Endlessly pursued but ever elusive, Moby-Dick roams freely throughout the American imagination. A fathomless source for literary exploration, Melville's masterpiece has also inspired a stunning array of book illustrations, prints, comics, paintings, sculptures, mixed media, and even architectural designs. Innovative and lavishly illustrated, Unpainted to the Last illuminates this impressive body of work and shows how it opens up our understanding of both Moby-Dick and twentieth-century American art.
Deftly interweaving words with images, Elizabeth Schultz radically reframes our most famous literary symbol and provides a profoundly new way of "reading" one of the key texts in American literature.
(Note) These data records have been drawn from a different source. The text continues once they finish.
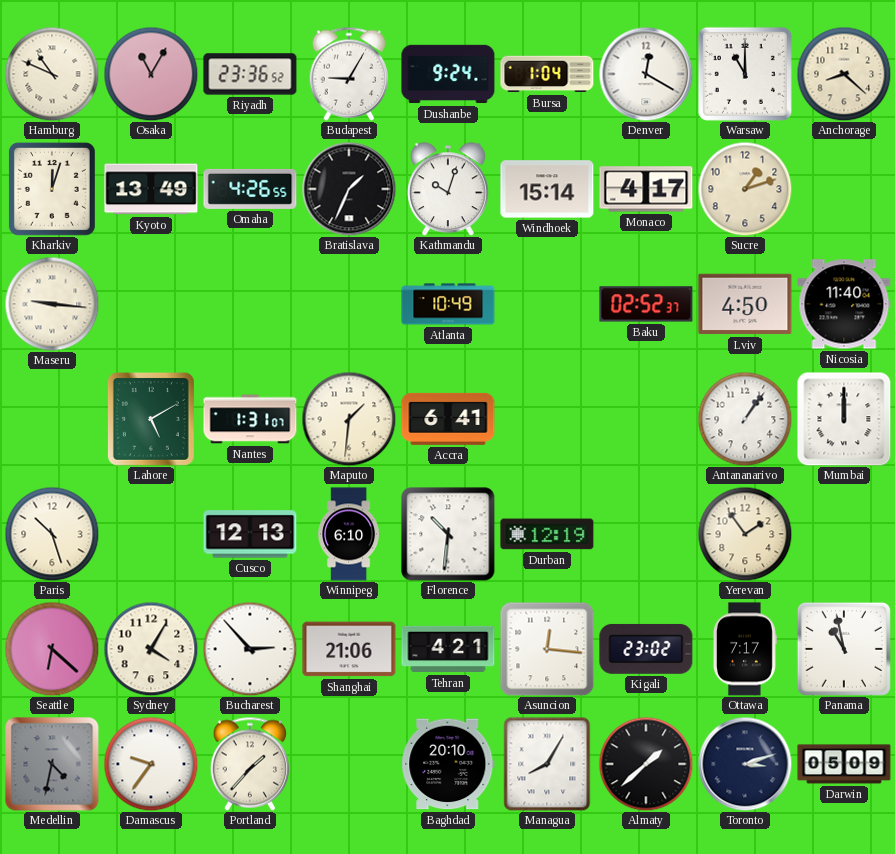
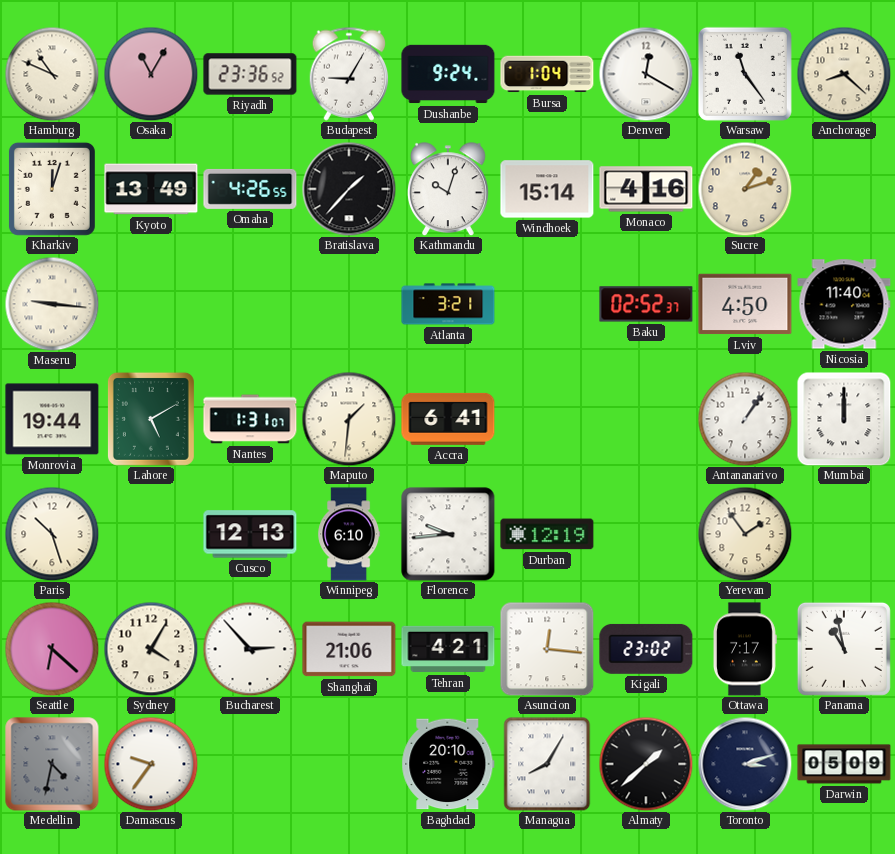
Warsaw: 11:00 -> 11:24
Bratislava: 1:34 -> 1:37
Monaco: 4:17 -> 4:16
Atlanta: 10:49 -> 3:21
Monrovia: none -> 19:44
Florence: 10:31 -> 9:44
Portland: 1:37 -> none
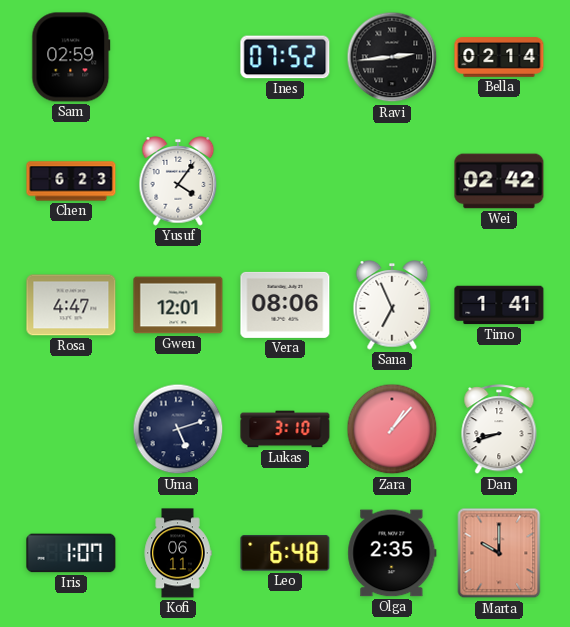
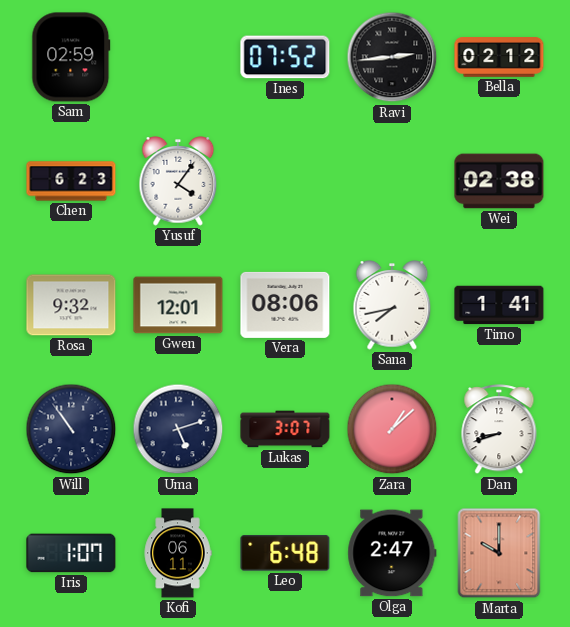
Bella: 02:14 -> 02:12
Wei: 02:42 -> 02:38
Rosa: 4:47 -> 9:32
Sana: 6:56 -> 7:43
Will: none -> 10:54
Lukas: 3:10 -> 3:07
Zara: 1:07 -> 1:08
Olga: 2:35 -> 2:47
Ranging from the realists to the abstract expressionists, from the famous to the obscure, Schultz reveals how these artists have tried both to capture the essence of Moby-Dick's many meanings and to use it as a springboard for their own provocative imaginations.
The most continuously, frequently, and diversely illustrated of all American novels, Moby-Dick has attracted some remarkable book illustrators in Rockwell Kent, Boardman Robinson, Garrick Palmer, Barry Moser, and Bill Sienkiewicz, among others represented here. It has also inspired extraordinary creations by such prominent artists as Jackson Pollock, Frank Stella, Sam Francis, Benton Spruance, Leonard Baskin, Theodoros Stamos, Richard Ellis, Ralph Goings, Seymour Lipton, Walter Martin, Tony Rosenthal, Richard Serra, and Theodore Roszak.
The artists reflect in equal measure the novel's realistic (plot, character, natural history) and philosophical modes, its visual and visionary dimensions. Some, like the obsessed and haunted Gilbert Wilson, claim Moby-Dick as their "Bible." Still others view the novel as a touchstone for feminist, multicultural, and environmentalist themes, or mock its status as a cultural icon.
Schultz demonstrates how these and many other diverse talents enlarge our appreciation of Moby-Dick and how literature and art can amplify each other's meanings and achievements. Yet ultimately she, like Melville, concludes that the great white whale remains unpainted and unread in any absolute or final sense.